Fourth year Electrical Engineering students Arendse and Avis investigated the viability of a power line communication system implemented on medium voltage (MV) power cables found within electrical distribution grids. Arendse explains their system:

“I specialises in Information Engineering and Vernon in Electrical Engineering and with this project we were able to bring our two fields together. Our worked focussed on smart grids that can monitor power usage and Eskom’s assets without having to put in any additional infrastructure.”

“A lot of research has been done on low voltage PLC (Power Line Communication) cables but we looked at medium voltage cables – the lines that join your substations to the distribution points. Although it is further from the house, we wanted to see if it can be used as a backbone network to send data to the electricity supplier. And it worked – we could send data on a medium voltage cable.”

“There could be different applications of this system. For instance, Eskom metres in your house need to be manually monitored by Eskom workers who would come around to read your metre and take the data back to Eskom. In principle we could automate this process, put a metre in your house that could be read remotely from Eskom’s offices rather than through sending someone to your house. It is automated and could be read more often.”

“This can assist in more control in the accuracy of billing systems. But this is not the main purpose of our project. It is rather to have more control of the system to improve maintenance and lessen loadshedding.

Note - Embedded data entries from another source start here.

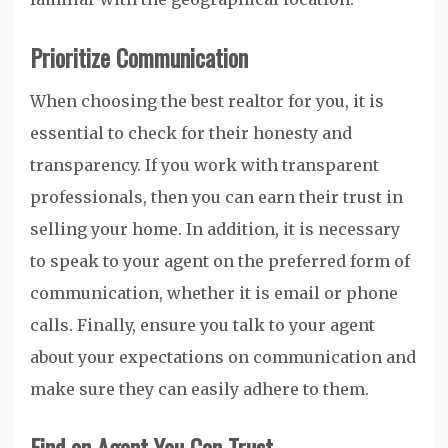
Prioritize Communication
When choosing the best realtor for you, it is
essential to check for their honesty and
transparency. If you work with transparent
professionals, then you can earn their trust in
selling your home. In addition, it is necessary
to speak to your agent on the preferred form of
communication, whether it is email or phone
calls. Finally, ensure you talk to your agent
about your expectations on communication and
make sure they can easily adhere to them.
Find an Agent You Can Trust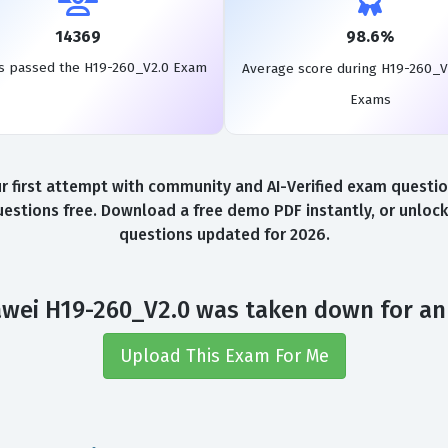
14369
98.6%
s passed the H19-260_V2.0 Exam
Average score during H19-260_V
Exams
first attempt with community and AI-Verified exam questions
stions free. Download a free demo PDF instantly, or unlock
questions updated for 2026.
wei H19-260_V2.0 was taken down for an
Upload This Exam For Me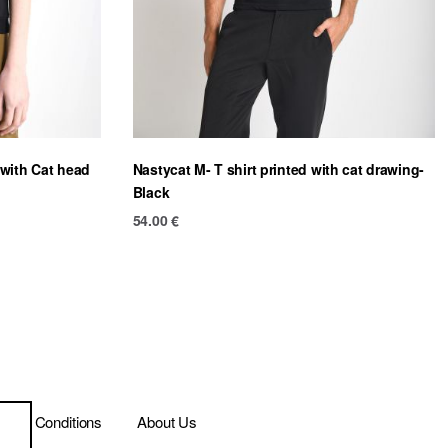
 with Cat head
Nastycat M- T shirt printed with cat drawing-
Black
54.00
€
ms & Conditions
About Us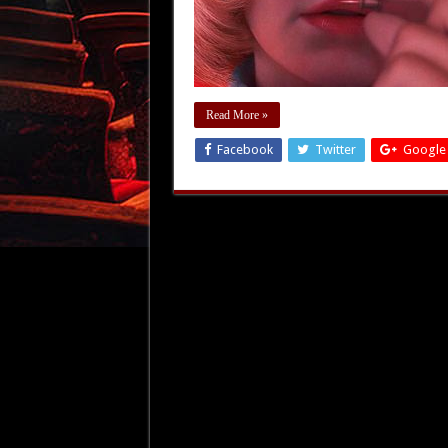
Read More »
Facebook
Twitter
Google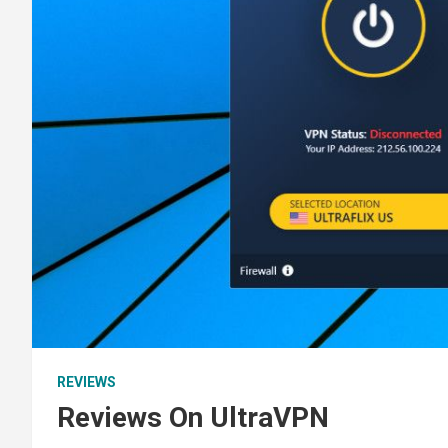
REVIEWS
Reviews On UltraVPN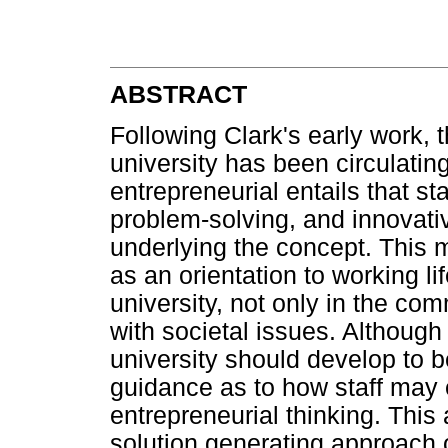
ABSTRACT
Following Clark's early work, 
university has been circulatin
entrepreneurial entails that st
problem-solving, and innovativ
underlying the concept. This 
as an orientation to working li
university, not only in the co
with societal issues. Although
university should develop to be
guidance as to how staff may 
entrepreneurial thinking. This
solution generating approach 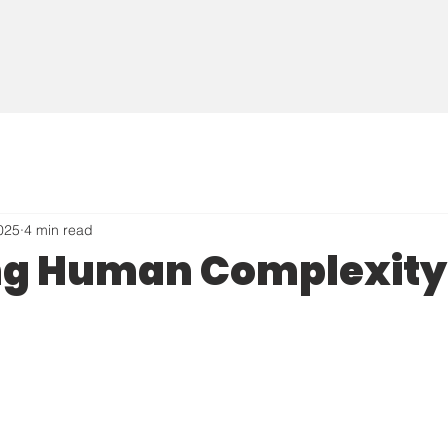
2025
4 min read
ng Human Complexity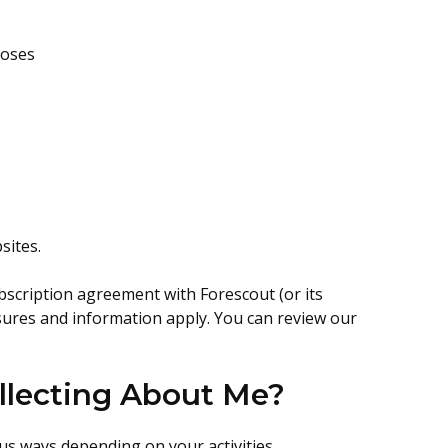
poses
sites.
bscription agreement with Forescout (or its
osures and information apply. You can review our
llecting About Me?
us ways depending on your activities.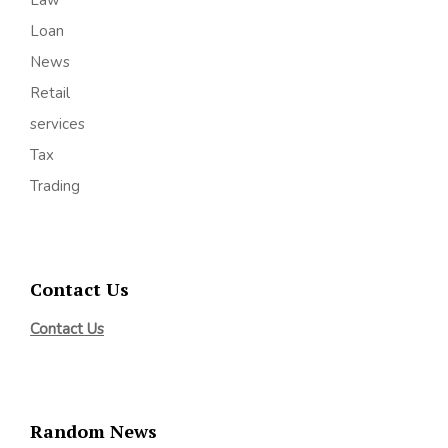
Law
Loan
News
Retail
services
Tax
Trading
Contact Us
Contact Us
Random News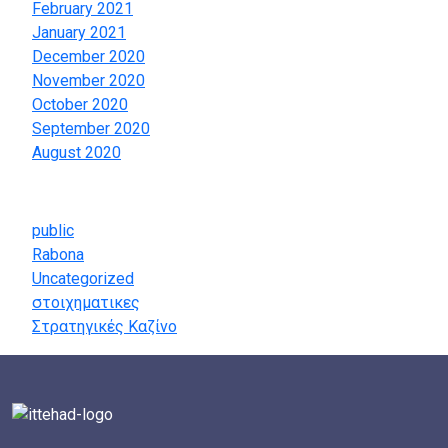
February 2021
January 2021
December 2020
November 2020
October 2020
September 2020
August 2020
Categories
public
Rabona
Uncategorized
στοιχηματικες
Στρατηγικές Καζίνο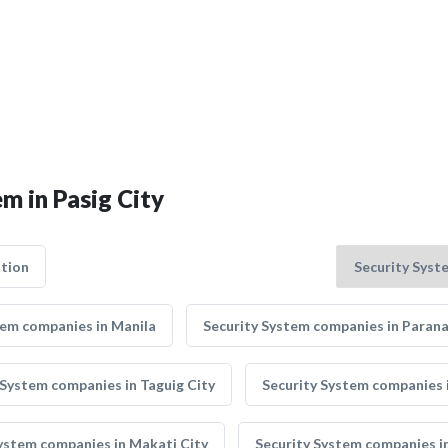
m in Pasig City
tion
tem companies in Manila
Security System companies in Paran
 System companies in Taguig City
Security System companies i
ystem companies in Makati City
Security System companies i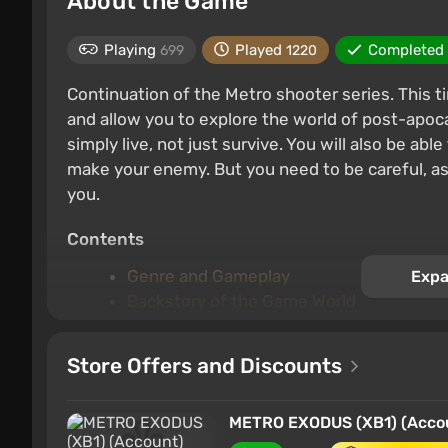
About the Game
Playing
Played
Completed
699
1220
Continuation of the Metro shooter series. This 
and allow you to explore the world of post-apoca
simply live, not just survive. You will also be ab
make your enemy. But you need to be careful, as
you.
Contents
Genre and Gameplay
Expa
Backstory of the Game World
Plot and Characters
The campaign
Store Offers and Discounts
Key features
METRO EXODUS (XB1) (Accoun
Genre and Gameplay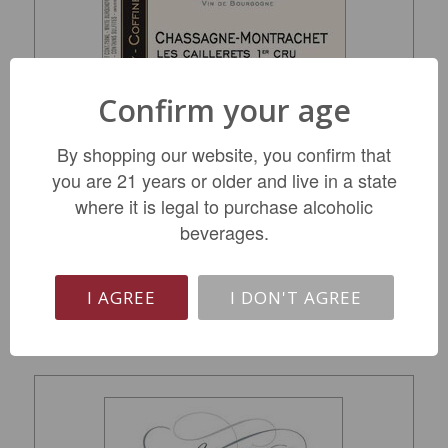
Confirm your age
Domaine Morey-Coffinet Chassagne-
By shopping our website, you confirm that
Montrachet 1er Cru 'en Cailleret' 2023
you are 21 years or older and live in a state
where it is legal to purchase alcoholic
$169.99
beverages.
LIMITED QTY
I AGREE
I DON'T AGREE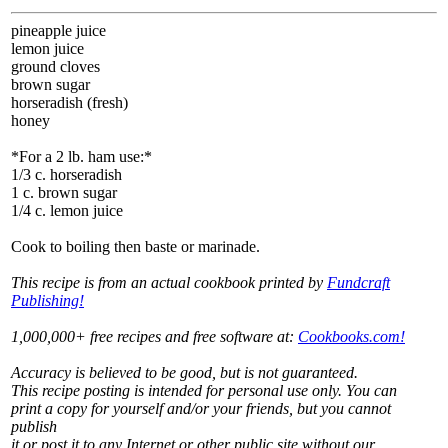
pineapple juice
lemon juice
ground cloves
brown sugar
horseradish (fresh)
honey
*For a 2 lb. ham use:*
1/3 c. horseradish
1 c. brown sugar
1/4 c. lemon juice
Cook to boiling then baste or marinade.
This recipe is from an actual cookbook printed by
Fundcraft
Publishing!
1,000,000+ free recipes and free software at:
Cookbooks.com!
Accuracy is believed to be good, but is not guaranteed.
This recipe posting is intended for personal use only. You can
print a copy for yourself and/or your friends, but you cannot
publish
it or post it to any Internet or other public site without our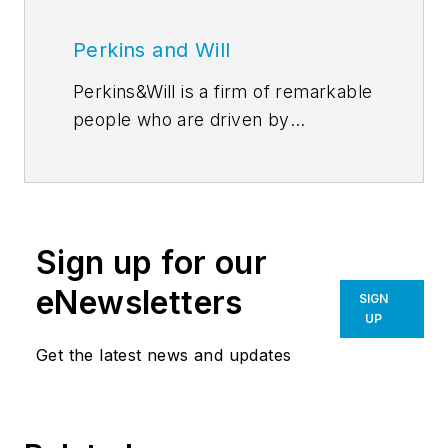
Perkins and Will
Perkins&Will is a firm of remarkable
people who are driven by
discovery–through their
relationships, research, and design.
In the simplest sense, our ideas are
the precursors for all of our design
Sign up for our
work. Perkins&Will’s
blog
features
emerging thought leadership from
eNewsletters
SIGN
across the firm, inviting an even
UP
greater global dialog around
Get the latest news and updates
learning, wellness, workplace,
sustainability, and everything in
between. Follow us on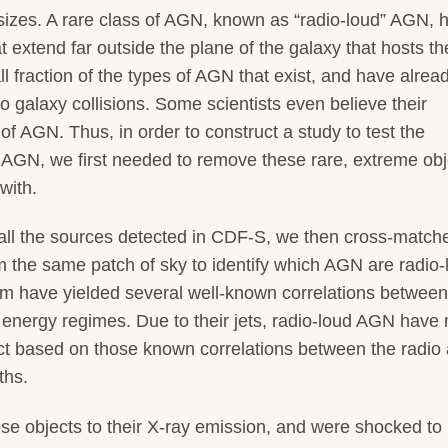
izes. A rare class of AGN, known as “radio-loud” AGN, 
at extend far outside the plane of the galaxy that hosts th
 fraction of the types of AGN that exist, and have alrea
 galaxy collisions. Some scientists even believe their
of AGN. Thus, in order to construct a study to test the
AGN, we first needed to remove these rare, extreme obj
with.
of all the sources detected in CDF-S, we then cross-match
om the same patch of sky to identify which AGN are radio-
m have yielded several well-known correlations between
nt energy regimes. Due to their jets, radio-loud AGN have
ct based on those known correlations between the radio
ths.
e objects to their X-ray emission, and were shocked to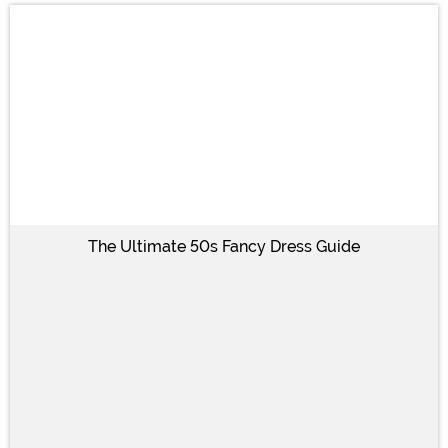
The Ultimate 50s Fancy Dress Guide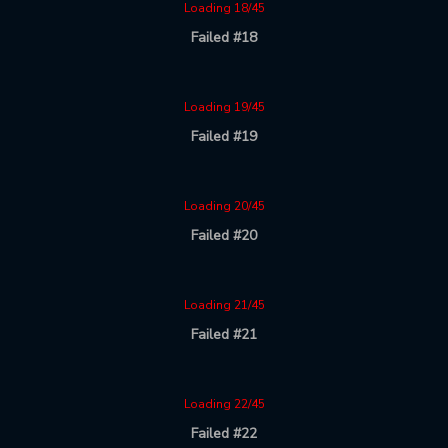
Loading 18/45
Failed #18
Loading 19/45
Failed #19
Loading 20/45
Failed #20
Loading 21/45
Failed #21
Loading 22/45
Failed #22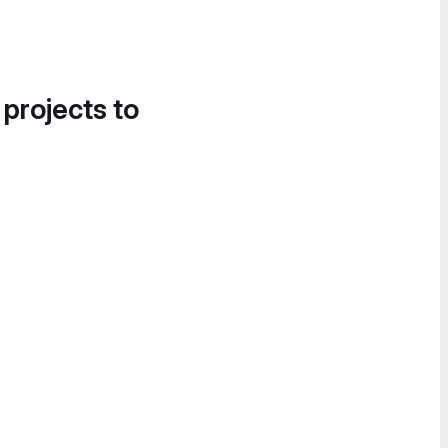
 projects to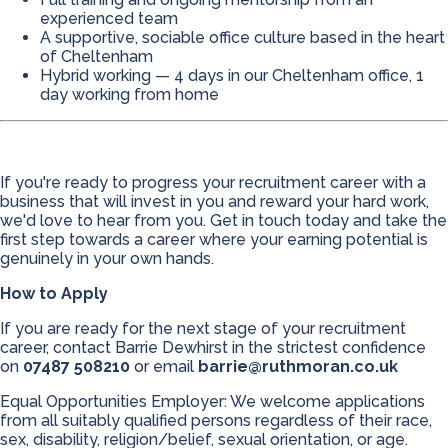
experienced team
A supportive, sociable office culture based in the heart
of Cheltenham
Hybrid working — 4 days in our Cheltenham office, 1
day working from home
If you're ready to progress your recruitment career with a
business that will invest in you and reward your hard work,
we'd love to hear from you. Get in touch today and take the
first step towards a career where your earning potential is
genuinely in your own hands.
How to Apply
If you are ready for the next stage of your recruitment
career, contact Barrie Dewhirst in the strictest confidence
on
07487 508210
or email
barrie@ruthmoran.co.uk
Equal Opportunities Employer: We welcome applications
from all suitably qualified persons regardless of their race,
sex, disability, religion/belief, sexual orientation, or age.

“An electricity supplier such as Eskom will be able to see where in a city high amounts of electricity are being used, when a cable is being removed through cable theft or when there are other faults on the system. Because loadshedding occurs when, for instance, transformers get overloaded or damaged and needs to be repaired, this system will alert the electricity supplier who will then be able to put pre-emptive measures in place to avoid power cuts or loadshedding.”

“Our project is aimed at how we get the information from point A to point B through using the existing cables that are already in the ground, and saving the electricity supplier additional infrastructure costs.

“Research into this field is already being done, but we wanted to specifically see the response of 11kW XLPE power cables – used widely in South Africa – when we put data on the cable. The tests were conducted in a very theoretical closed-environment and more real-world testing is needed, and although we could not do all the tests we wanted to do, we found that we could send data across the cable.”


 Improved battery management for solar energy systems by Claude Simoes Permuy and David Edwards

Permuy and Edwards are fourth year Electrical Engineering students and took on the challenge of improving the lifespan of batteries in a string. Permuy explains their system:

“The world is relying more and more on renewable energy and batteries are a big part of it. In South Africa we have great solar and wind energy opportunities. This energy is stored on solar batteries connected together, but the differences in the batteries quickly cause unbalances in the system.

“No two batteries, even from the same factory, are identical. They all have slight differences. Inevitably, when the batteries are connected in a series, one of them will start to degrade. This unbalance is the result of under- or overcharging that in turn leads to degradation and a shorter battery life. The degradation is on the whole string and it results in less charge capacity and less energy.”

“We have developed a battery management system that measures the difference in the two batteries and turns on a DC-to-DC-convertor that charges each of the batteries separately. The microprocessor decides which flayback or mini charger it should automatically switch on to charge the batteries that need be charged at a specific time. It is a system that is beneficial to anyone who uses batteries in a string and the benefits include longer lasting batteries that save a lot of money in the end.”